November 5, 2011 4:21 pm

UVa did not agree to give any Emails immediately to Greenpeace or ATI upon payment of a fee to cover costs of EXAMINING the Emails to ascertain if any of them fell within the FOI definition. The response to Greenpeace (and a similar one to ATI) has an interesting paragraph
“Because of the breadth and scope of the FOIA request, it will take some time to complete the search of the records. Please understand that the cost estimate covers only accessing and searching for the requested records. There is no way for the University to predict the volume of records we may find that are, in fact, responsive to your request and are not protected from disclosure by law or for which a FOIA or other lawful exemption does not apply.”
In other words, please hand over your bank account.

D. Patterson
November 5, 2011 7:04 pm

J Bowers says:
November 5, 2011 at 3:45 pm
“The Climategate email dump was clearly an inside job.”
Smokey, you should send your evidence to the Norfolk Constabulary and the Metropolitan Police’s Central e-Crime unit. I’m sure they’d be quite fascinated to read it.
http://www.norfolk.police.uk/contactus.aspx
http://www.met.police.uk/pceu/index.htm

The interesting aspect of the situation is this rather strange idea that the Climategate e-mails were allegedley stolen by the person who delivered them to the public. Look at it like this. The Climategate e-mail was subject to a FOIA type law, because the e-mail was public property as a consequence of being funded by public monies. CRU employees and perhaps others allegedley violated the FOIA law by deliberately and sometimes maliciously conspiring to withhold disclosure and delivery of the e-mail and even threatening to destroy the e-mail before permitting it to be released and disclosed to the public who paid for its production. The reality of the situation is that people like Phil Jones is on record threatening to take away the e-mail which was the rightful property of the public and hoarding it for their own selfish purposes. Doesn’t that make the thieves of the e-mail the very people responsible for taking possession of them away from the public who paid for them and had a right to possess them under the FOIA law/s? Why wouldn’t the Norfolk Constabulary be more interested in the theft of public property by the people caught converting public property to their personal use and obstructing the FOIA releases of the public property to the public?

November 5, 2011 7:35 pm

J Bowers says:
November 5, 2011 at 3:45 pm
“The Climategate email dump was clearly an inside job.”
Smokey, you should send your evidence to the Norfolk Constabulary and the Metropolitan Police’s Central e-Crime unit. I’m sure they’d be quite fascinated to read it.>>>
For anyone with a background in Information Technology in general, and e-mail systems and security in particular, all the information that is public points strongly to an inside job. Circumstantial though the evidence may be, it is very strong, and there is little circumstantial evidence to support the notion of an outside hacker. In fact, if you consider cases of IT security breaches that were solved (for lack of a better term) the vast majority of them were either inside jobs, or else accomplished through the assistance of someone on the inside. A hack of this sort from outside, with no inside assistance, is almost unheard of in the real world. IT security breaches are nearly 100% inside jobs, or aided and abetted by someone on the inside.

Peter Wilson
November 5, 2011 10:08 pm

rumleyfips;
“I don’t know or care about your horticultural pursuits. The fact is CO2 pumped into gro ops is a cultural icon.”
Not a cultural icon so much as common practice, in both legitimate and covert indoor growing setups. The reason is quite simple – regardless of the plant type, CO2 supplementation is extremely effective. I have seen nothing from either you or rattus to even attempt to contradict this. You claim you you can, but all you can do is make smart arsed comments about grow ops — does the fact that dope growers use CO2 mean it doesn’t work? If not, what point are you trying to make?

D. Patterson
November 5, 2011 10:42 pm

rumleyfips says:
November 5, 2011 at 2:06 pm
Smokie:
Don’t you think that an insider whistleblower would post all the stuff.

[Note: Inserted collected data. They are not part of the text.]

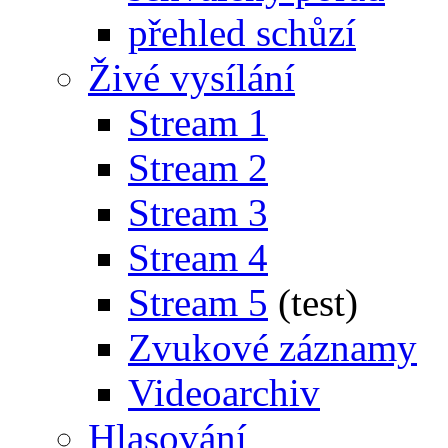
přehled schůzí
Živé vysílání
Stream 1
Stream 2
Stream 3
Stream 4
Stream 5
(test)
Zvukové záznamy
Videoarchiv
Hlasování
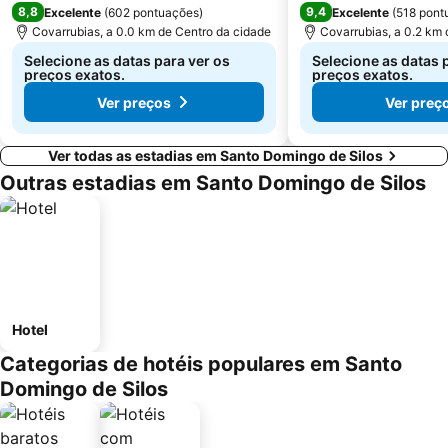
8,8
9,4
Excelente
(
602 pontuações
)
Excelente
(
518 pont
Covarrubias, a 0.0 km de Centro da cidade
Covarrubias, a 0.2 km 
Selecione as datas para ver os
Selecione as datas 
preços exatos.
preços exatos.
Ver preços
Ver preç
Ver todas as estadias em Santo Domingo de Silos
Outras estadias em Santo Domingo de Silos
Hotel
Categorias de hotéis populares em Santo
Domingo de Silos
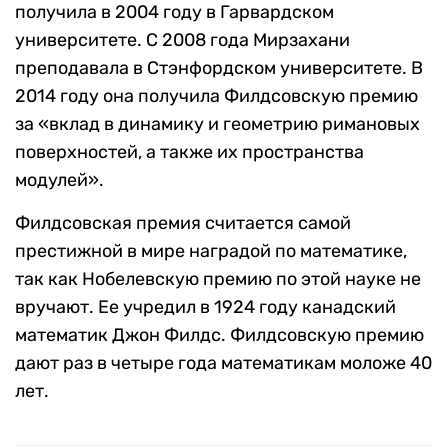
получила в 2004 году в Гарвардском
университете. С 2008 года Мирзахани
преподавала в Стэнфордском университете. В
2014 году она получила Филдсовскую премию
за «вклад в динамику и геометрию римановых
поверхностей, а также их пространства
модулей».
Филдсовская премия считается самой
престижной в мире наградой по математике,
так как Нобелевскую премию по этой науке не
вручают. Ее учредил в 1924 году канадский
математик Джон Филдс. Филдсовскую премию
дают раз в четыре года математикам моложе 40
лет.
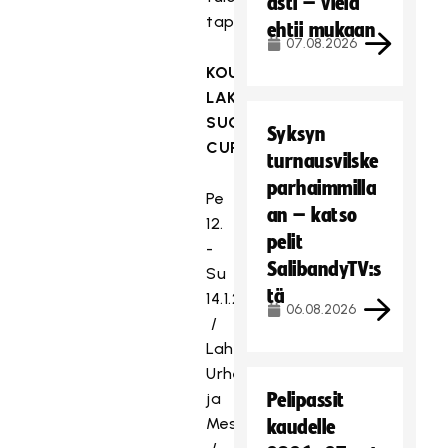
asti – vielä
tapahtumista:
ehtii mukaan
07.08.2026
KOUVOLAN
LAKRITSI
SUOMEN
Syksyn
CUP
turnausvilske
parhaimmilla
Pe
an – katso
12.
pelit
-
SalibandyTV:s
Su
tä
14.1.2024
06.08.2026
/
Lahden
Urheilu-
ja
Pelipassit
Messukeskus
kaudelle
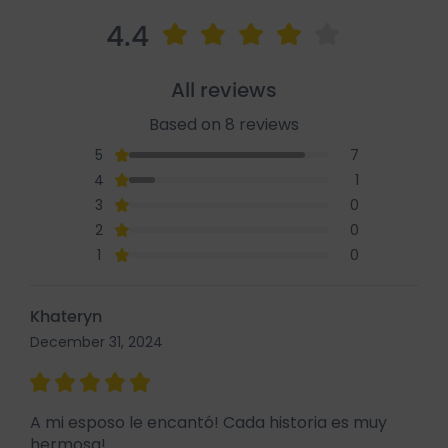
4.4
All reviews
Based on 8 reviews
5
7
4
1
3
0
2
0
1
0
Khateryn
December 31, 2024
A mi esposo le encantó! Cada historia es muy
hermosa!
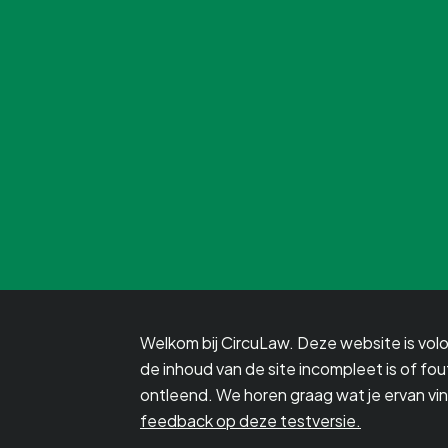
Welkom bij CircuLaw. Deze website is volop
de inhoud van de site incompleet is of f
ontleend. We horen graag wat je ervan vindt
feedback op deze testversie.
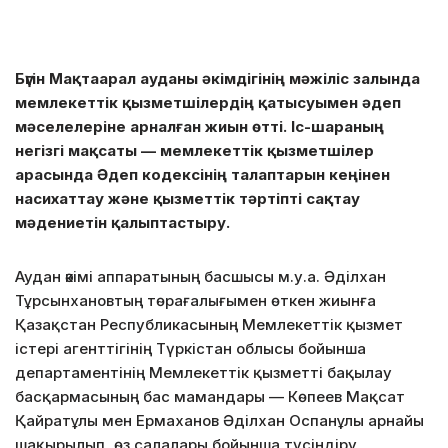
Бүгін Мақтаарал ауданы әкімдігінің мәжіліс залында
мемлекеттік қызметшілердің қатысуымен әдеп
мәселелеріне арналған жиын өтті. Іс-шараның
негізгі мақсаты — мемлекеттік қызметшілер
арасында Әдеп кодексінің талаптарын кеңінен
насихаттау және қызметтік тәртіпті сақтау
мәдениетін қалыптастыру.
Аудан әкімі аппаратының басшысы м.у.а. Әділхан
Тұрсынхановтың төрағалығымен өткен жиынға
Қазақстан Республикасының Мемлекеттік қызмет
істері агенттігінің Түркістан облысы бойынша
департаментінің Мемлекеттік қызметті бақылау
басқармасының бас мамандары — Көпеев Мақсат
Қайратұлы мен Ермаханов Әділхан Оспанұлы арнайы
шақырылып, өз салалары бойынша түсіндіру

The climategate emails wer e carefully edited( at some cost)

Try asking the many people who handled the released e-mails on the blogs and in the books, and you’ll likely find it was a relatively quick and very inexpensive effort. You exaggerate profusely.

so unsophisticated readers could make silly assertations.

Yes, we’ve already caught the whiff of your contempt and disdain for the readers. Of course, the “silly assertions” are your own.

Anyone with an IQ above ambient temerature

Ah, there you go again with the arrogance of assuming your colossal intelligence endows you with an overwhelmingly superior insight into all that is worth knowing. I don’t suppose you would be interested in noting that a high IQ has been discovered by scientific researchers to make a person more prone to mental illness and erratic behavior, and a high IQ is not necessarily an indicator the person is capable of exercising good judgment or commonsense.

could see that the emails before and the emails after were not published.

If you weren’t blinded by your own sense of superiority and intelligence, you might have realized someone or some people may already have more of the information and is just waiting for CRU hang their own reputations before releasing more of the information. Then again, perhaps it is safe for CRU and the others to continue on as before.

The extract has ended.